--- START ---

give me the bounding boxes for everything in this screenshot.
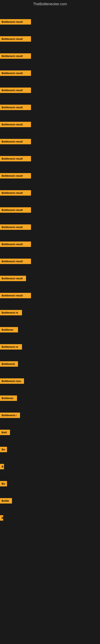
site-title: TheBottlenecker.com (0, 0, 100, 9)
bottleneck-item: Bottleneck result (0, 151, 100, 166)
bottleneck-label: Bottleneck (0, 361, 18, 367)
bottleneck-item: Bottleneck result (0, 271, 100, 286)
bottleneck-item: Bottleneck r (0, 408, 100, 423)
bottleneck-item: Bottleneck result (0, 237, 100, 252)
bottleneck-label: Bottlenec (0, 327, 18, 332)
bottleneck-item: Bo (0, 476, 100, 491)
bottleneck-label: Bottleneck result (0, 293, 31, 298)
bottleneck-item: Bottleneck result (0, 66, 100, 81)
bottleneck-label: Bottleneck result (0, 19, 31, 24)
bottleneck-label: Bottleneck result (0, 105, 31, 110)
bottleneck-label: Bott (0, 430, 10, 435)
bottleneck-label: Bottleneck result (0, 207, 31, 213)
bottleneck-label: Bottleneck result (0, 258, 31, 264)
bottleneck-label: Bottleneck result (0, 36, 31, 42)
bottleneck-item: Bottleneck result (0, 220, 100, 235)
bottleneck-item: Bottleneck result (0, 117, 100, 132)
bottleneck-item: Bottleneck result (0, 32, 100, 46)
bottleneck-item: Bottlenec (0, 391, 100, 406)
bottleneck-item: Bottleneck (0, 356, 100, 372)
bottleneck-item: Bott (0, 425, 100, 440)
bottleneck-item: Bo (0, 442, 100, 457)
bottleneck-item: Bottleneck result (0, 254, 100, 269)
bottleneck-item: Bottlenec (0, 322, 100, 337)
bottleneck-item: Bottleneck result (0, 185, 100, 200)
bottleneck-item: Bottleneck result (0, 134, 100, 149)
bottleneck-label: B (0, 464, 4, 469)
bottleneck-label: Bottleneck result (0, 276, 26, 281)
bottleneck-item: B (0, 459, 100, 474)
bottleneck-item: Bottle (0, 493, 100, 508)
bottleneck-label: Bottleneck result (0, 156, 31, 162)
bottleneck-item: Bottleneck result (0, 168, 100, 183)
bottleneck-label: Bottleneck result (0, 190, 31, 196)
bottleneck-label: Bottleneck result (0, 70, 31, 76)
bottleneck-label: Bottleneck resu (0, 378, 24, 384)
bottleneck-item: Bottleneck re (0, 305, 100, 320)
bottleneck-label: Bottleneck result (0, 88, 31, 93)
bottleneck-label: Bottleneck result (0, 122, 31, 127)
bottleneck-item: Bottleneck result (0, 48, 100, 64)
bottleneck-item: B (0, 510, 100, 526)
bottleneck-label: B (0, 515, 3, 521)
bottleneck-item: Bottleneck result (0, 288, 100, 303)
bottleneck-label: Bottleneck re (0, 344, 22, 350)
bottleneck-label: Bottleneck r (0, 412, 20, 418)
bottleneck-label: Bottlenec (0, 396, 17, 401)
bottleneck-label: Bo (0, 447, 7, 452)
bottleneck-label: Bottleneck result (0, 139, 31, 144)
bottleneck-label: Bottleneck result (0, 224, 31, 230)
bottleneck-label: Bo (0, 481, 7, 486)
bottleneck-item: Bottleneck result (0, 202, 100, 218)
bottleneck-item: Bottleneck result (0, 14, 100, 30)
bottleneck-item: Bottleneck result (0, 100, 100, 115)
bottleneck-label: Bottleneck result (0, 242, 31, 247)
bottleneck-item: Bottleneck result (0, 83, 100, 98)
bottleneck-label: Bottleneck re (0, 310, 22, 315)
bottleneck-label: Bottleneck result (0, 53, 31, 59)
bottleneck-label: Bottle (0, 498, 12, 504)
bottleneck-label: Bottleneck result (0, 173, 31, 178)
bottleneck-item: Bottleneck re (0, 339, 100, 354)
bottleneck-item: Bottleneck resu (0, 374, 100, 388)
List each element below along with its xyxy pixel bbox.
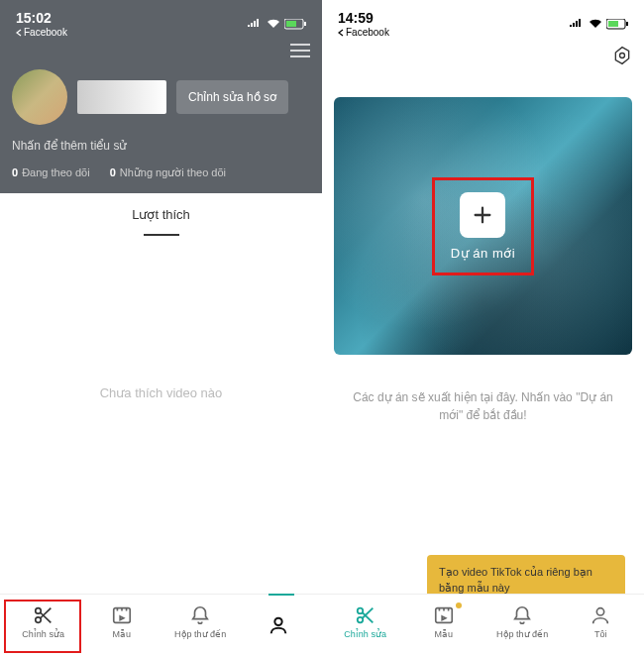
nav-edit[interactable]: Chỉnh sửa xyxy=(14,604,73,639)
back-to-app[interactable]: Facebook xyxy=(338,27,389,38)
profile-stats: 0Đang theo dõi 0Những người theo dõi xyxy=(12,166,310,179)
bell-icon xyxy=(189,604,211,626)
svg-point-14 xyxy=(597,608,604,615)
scissors-icon xyxy=(355,604,376,626)
scissors-icon xyxy=(33,604,54,626)
status-bar: 14:59 Facebook xyxy=(334,8,632,40)
svg-point-12 xyxy=(357,617,363,623)
new-project-button[interactable] xyxy=(460,192,505,238)
nav-me[interactable] xyxy=(249,614,308,639)
nav-templates[interactable]: Mẫu xyxy=(92,604,152,639)
profile-header: 15:02 Facebook Chỉnh sửa hồ sơ Nhấn để t… xyxy=(0,0,322,193)
status-time: 14:59 xyxy=(338,10,374,26)
nav-inbox[interactable]: Hộp thư đến xyxy=(170,604,230,639)
template-icon xyxy=(111,604,133,626)
status-bar: 15:02 Facebook xyxy=(12,8,310,40)
highlight-new-project: Dự án mới xyxy=(432,177,534,275)
following-stat[interactable]: 0Đang theo dõi xyxy=(12,166,90,179)
battery-icon xyxy=(284,19,306,30)
editor-header: 14:59 Facebook xyxy=(322,0,644,89)
nav-edit[interactable]: Chỉnh sửa xyxy=(336,604,395,639)
profile-info-row: Chỉnh sửa hồ sơ xyxy=(12,69,310,125)
projects-hint: Các dự án sẽ xuất hiện tại đây. Nhấn vào… xyxy=(322,355,644,424)
back-to-app[interactable]: Facebook xyxy=(16,27,67,38)
svg-point-11 xyxy=(357,608,363,614)
status-icons xyxy=(247,19,306,30)
person-icon xyxy=(590,604,611,626)
plus-icon xyxy=(472,204,493,226)
bell-icon xyxy=(511,604,533,626)
status-time: 15:02 xyxy=(16,10,52,26)
phone-left-profile: 15:02 Facebook Chỉnh sửa hồ sơ Nhấn để t… xyxy=(0,0,322,657)
battery-icon xyxy=(606,19,628,30)
bottom-nav: Chỉnh sửa Mẫu Hộp thư đến xyxy=(0,594,322,657)
svg-rect-1 xyxy=(286,21,296,27)
bottom-nav: Chỉnh sửa Mẫu Hộp thư đến Tôi xyxy=(322,594,644,657)
person-icon xyxy=(268,614,289,636)
svg-point-4 xyxy=(35,617,41,623)
wifi-icon xyxy=(589,19,602,29)
svg-point-10 xyxy=(620,54,625,58)
nav-templates[interactable]: Mẫu xyxy=(414,604,474,639)
status-icons xyxy=(569,19,628,30)
empty-likes-message: Chưa thích video nào xyxy=(0,385,322,400)
new-project-label: Dự án mới xyxy=(451,246,515,261)
hamburger-icon[interactable] xyxy=(290,44,310,61)
likes-tab[interactable]: Lượt thích xyxy=(0,193,322,237)
notification-dot xyxy=(456,602,462,608)
template-icon xyxy=(433,604,455,626)
wifi-icon xyxy=(267,19,280,29)
avatar[interactable] xyxy=(12,69,67,125)
svg-rect-2 xyxy=(304,22,306,26)
followers-stat[interactable]: 0Những người theo dõi xyxy=(110,166,226,179)
signal-icon xyxy=(247,19,263,29)
settings-icon[interactable] xyxy=(612,46,632,69)
active-indicator xyxy=(268,594,294,596)
new-project-card[interactable]: Dự án mới xyxy=(334,97,632,355)
likes-section: Lượt thích Chưa thích video nào xyxy=(0,193,322,594)
svg-rect-8 xyxy=(608,21,618,27)
svg-point-6 xyxy=(275,618,282,625)
svg-rect-9 xyxy=(626,22,628,26)
svg-point-3 xyxy=(35,608,41,614)
username-box xyxy=(77,80,166,114)
signal-icon xyxy=(569,19,585,29)
phone-right-editor: 14:59 Facebook xyxy=(322,0,644,657)
edit-profile-button[interactable]: Chỉnh sửa hồ sơ xyxy=(176,80,288,114)
nav-me[interactable]: Tôi xyxy=(571,604,630,639)
nav-inbox[interactable]: Hộp thư đến xyxy=(492,604,552,639)
bio-prompt[interactable]: Nhấn để thêm tiểu sử xyxy=(12,139,310,153)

--- END ---

## Work request:
Tally the lines of the material that hold the word "likes", and state only that tally.

## Result:
3